We walk for ten minutes, taking in the scenery, the sky, adjusting our eyes to a world so foreign it hardly feels real, and listening to our ring leader explain the lay of the land. There’s a break in the endless archways, marking the entrance to the first house decked with lavish fountains and rows of gargantuan warrior statues. Beyond it a castle sparkles in the sun, being scrubbed by workers, or maybe cadets on duty. One leans over the balcony to get a hard-to-reach crevice, while another uses a leafy vine growing out of her hand to wipe away dirt in a high crevice.
“House Rhylock’s quarters,” Aster presents. “You won’t find a house more lavish, nor more financially frivolous. They live for the show.”
“Someone sounds salty,” Layla says, and we all wait to see if our leader is amenable to humor.
He laughs, holding his belly. “They attract their new cadets, I’ll give them that.

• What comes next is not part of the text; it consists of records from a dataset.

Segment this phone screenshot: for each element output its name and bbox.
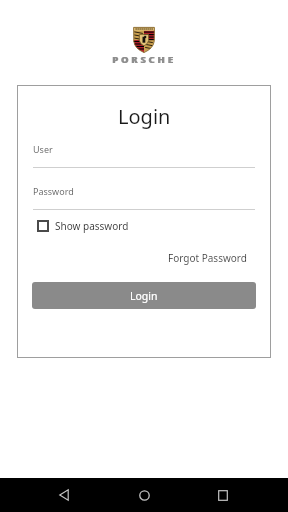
staticText: PORSCHE: [112, 53, 176, 65]
button[interactable]: [199, 478, 247, 512]
staticText: User: [33, 143, 53, 155]
staticText: PORSCHE: [113, 53, 177, 65]
button[interactable]: Show password: [37, 219, 129, 233]
button[interactable]: Login: [32, 282, 256, 309]
staticText: Login: [118, 103, 171, 130]
button[interactable]: User: [33, 143, 255, 169]
button[interactable]: Forgot Password: [168, 251, 247, 265]
staticText: Password: [33, 185, 74, 197]
staticText: Login: [130, 289, 158, 303]
button[interactable]: Password: [33, 185, 255, 211]
button[interactable]: [40, 478, 88, 512]
staticText: Show password: [55, 219, 129, 233]
button[interactable]: [120, 478, 168, 512]
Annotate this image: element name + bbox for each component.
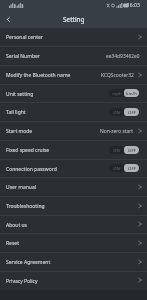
staticText: Connection password <box>6 166 57 173</box>
staticText: Unit setting <box>6 91 34 98</box>
staticText: Fixed speed cruise <box>6 147 50 154</box>
staticText: Troubleshooting <box>6 203 45 210</box>
staticText: ON <box>113 109 120 115</box>
button[interactable]: Fixed speed cruise <box>0 141 147 160</box>
button[interactable]: Start mode <box>0 122 147 141</box>
staticText: KCQScooter32 <box>101 72 134 79</box>
button[interactable]: ON <box>109 108 139 116</box>
button[interactable]: ON <box>109 164 139 172</box>
staticText: OFF <box>128 109 136 115</box>
staticText: User manual <box>6 184 36 191</box>
staticText: Setting <box>63 15 85 24</box>
staticText: mph <box>112 90 122 96</box>
button[interactable]: Personal center <box>0 28 147 47</box>
staticText: ee34d93462e0 <box>106 53 140 60</box>
staticText: Modify the Bluetooth name <box>6 72 71 79</box>
staticText: ON <box>113 165 120 171</box>
button[interactable]: User manual <box>0 178 147 197</box>
button[interactable]: Tail light <box>0 103 147 122</box>
button[interactable]: ON <box>109 146 139 154</box>
staticText: Privacy Policy <box>6 278 38 285</box>
staticText: 16:03 <box>127 2 140 9</box>
staticText: Tail light <box>6 109 26 116</box>
staticText: Serial Number <box>6 53 40 60</box>
staticText: OFF <box>128 165 136 171</box>
button[interactable]: Privacy Policy <box>0 272 147 290</box>
staticText: OFF <box>128 147 136 153</box>
button[interactable]: Modify the Bluetooth name <box>0 66 147 85</box>
button[interactable]: Reset <box>0 234 147 253</box>
button[interactable]: Troubleshooting <box>0 197 147 216</box>
button[interactable]: Connection password <box>0 160 147 178</box>
staticText: km/h <box>126 90 137 96</box>
staticText: Reset <box>6 240 19 247</box>
staticText: About us <box>6 222 27 229</box>
staticText: Service Agreement <box>6 259 51 266</box>
staticText: Personal center <box>6 34 43 41</box>
button[interactable]: Serial Number <box>0 47 147 66</box>
staticText: Start mode <box>6 128 33 135</box>
button[interactable]: Back <box>0 10 16 28</box>
button[interactable]: About us <box>0 216 147 234</box>
button[interactable]: Unit setting <box>0 85 147 103</box>
staticText: ON <box>113 147 120 153</box>
button[interactable]: Service Agreement <box>0 253 147 272</box>
button[interactable]: mph <box>109 89 139 97</box>
staticText: Non-zero start <box>100 128 134 135</box>
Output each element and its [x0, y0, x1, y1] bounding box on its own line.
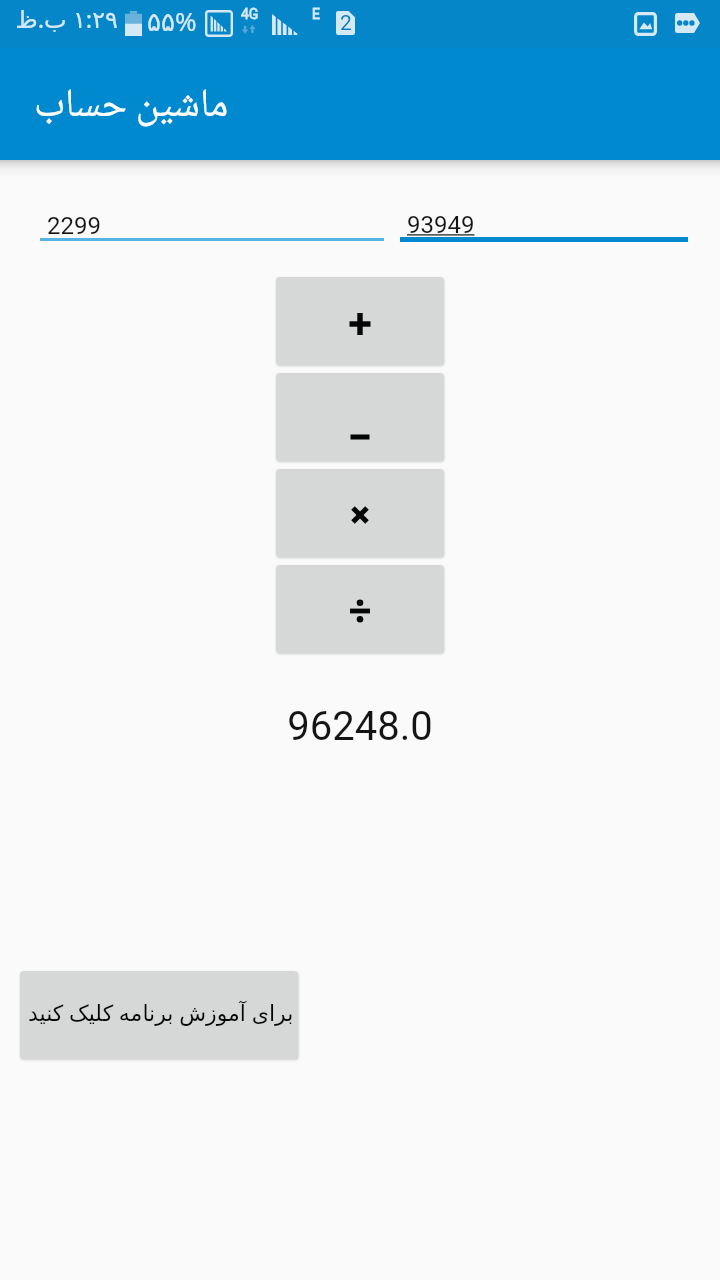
staticText: برای آموزش برنامه کلیک کنید: [28, 997, 294, 1027]
button[interactable]: Add: [276, 277, 444, 365]
other: Screenshot: [634, 12, 657, 36]
staticText: ۵۵%: [147, 3, 197, 38]
other: More options: [675, 13, 700, 33]
staticText: E: [312, 6, 320, 22]
staticText: 93949: [407, 211, 475, 239]
button[interactable]: Multiply: [276, 469, 444, 557]
button[interactable]: Divide: [276, 565, 444, 653]
staticText: 96248.0: [0, 703, 720, 750]
button[interactable]: Subtract: [276, 373, 444, 461]
staticText: 4G: [241, 6, 259, 22]
staticText: 2299: [47, 212, 101, 240]
staticText: ماشین حساب: [34, 73, 229, 141]
staticText: 2: [340, 11, 352, 35]
button[interactable]: برای آموزش برنامه کلیک کنید: [20, 971, 298, 1059]
staticText: ۱:۲۹ ب.ظ: [9, 2, 118, 35]
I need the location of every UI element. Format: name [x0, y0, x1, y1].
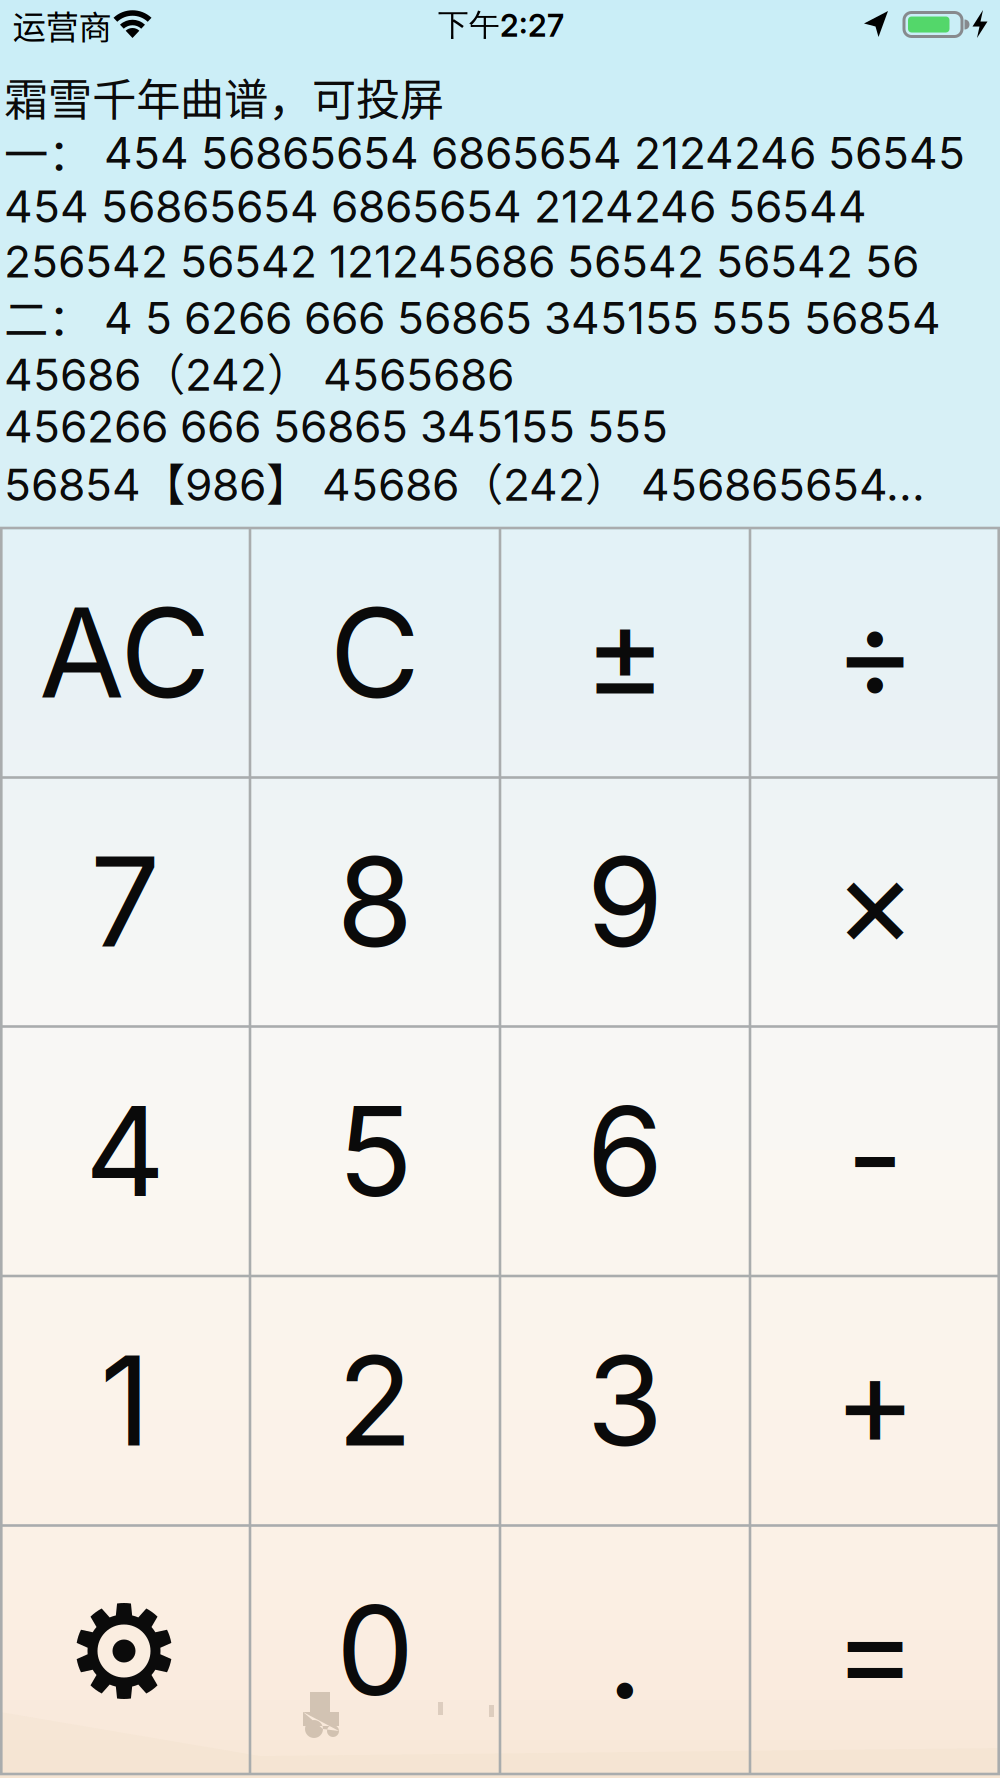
staticText: 7	[90, 826, 160, 976]
staticText: 6	[586, 1076, 664, 1226]
staticText: 2	[337, 1326, 413, 1476]
staticText: 8	[336, 826, 414, 976]
staticText: 5	[338, 1076, 412, 1226]
staticText: 下午2:27	[438, 6, 564, 44]
staticText: ÷	[834, 578, 916, 728]
staticText: 霜雪千年曲谱，可投屏	[4, 64, 444, 129]
staticText: ±	[584, 578, 666, 728]
staticText: 9	[586, 826, 664, 976]
staticText: 45686（242） 4565686	[4, 340, 514, 404]
staticText: C	[330, 578, 420, 728]
staticText: .	[607, 1578, 643, 1728]
staticText: =	[834, 1575, 916, 1725]
staticText: 0	[336, 1575, 414, 1725]
staticText: 运营商	[12, 1, 112, 49]
staticText: 一： 454 56865654 6865654 2124246 56545	[4, 120, 965, 184]
staticText: 56854【986】 45686（242） 456865654...	[4, 450, 925, 514]
staticText: AC	[39, 578, 211, 728]
staticText: 3	[586, 1326, 664, 1476]
staticText: +	[834, 1326, 916, 1476]
staticText: 二： 4 5 6266 666 56865 345155 555 56854	[4, 284, 941, 349]
staticText: 454 56865654 6865654 2124246 56544	[4, 180, 867, 233]
staticText: 456266 666 56865 345155 555	[4, 400, 668, 453]
staticText: 1	[100, 1326, 150, 1476]
staticText: -	[846, 1081, 904, 1231]
staticText: 4	[85, 1076, 165, 1226]
staticText: ×	[834, 826, 916, 976]
staticText: 256542 56542 121245686 56542 56542 56	[4, 235, 919, 288]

A promised road to glory and to a reigning house is something that first must be met with the eyes. All I say is, an astute coin manager would do them good. They spend as much as they rake in. And falling out of favor won’t keep those walls clean, that I assure you. Mistress Asentres should have—ah. Getting ahead of myself. Here, see those statues, they represent…”
Aster clearly knows his history, for sure, explaining not only the names and origins of each statue, but the type of architecture techniques as well. Jurso and I are entranced by every word, while the others seem like they might actually fall asleep standing up if they have to hear another fact about tier one.
Finally, after another ten minutes, we arrive at a set of interconnected, iron-plated flat towers with a massive Sivus signet etched in the center. The grounds are moderately uniform, with an archway entrance showing a book and sword in a teetering scale, and mythos scripture quotes on podiums lining the way down to our new home.
It’s enormous up close, yet somehow inviting with its dainty waterfalls falling over each side. The white noise soothes me in a way I didn’t know I needed.
“As you’ll see in mythos, Miria is only as sturdy as our houses. We compete with one another, not only to grow strong but to uphold the melting pot of ideals that ultimately hold the great faction together.” Aster lifts his hand, activating a pulse of red air that reveals a magical lock in the ten-foot iron doors. We all gawk as he opens it.
Layla rubs her finger over one of the quotes on the door, then eyes me like we got thrown into the wrong house. Meanwhile, I couldn’t disagree more. Your guide will grow strong here, Lay. You’ll see.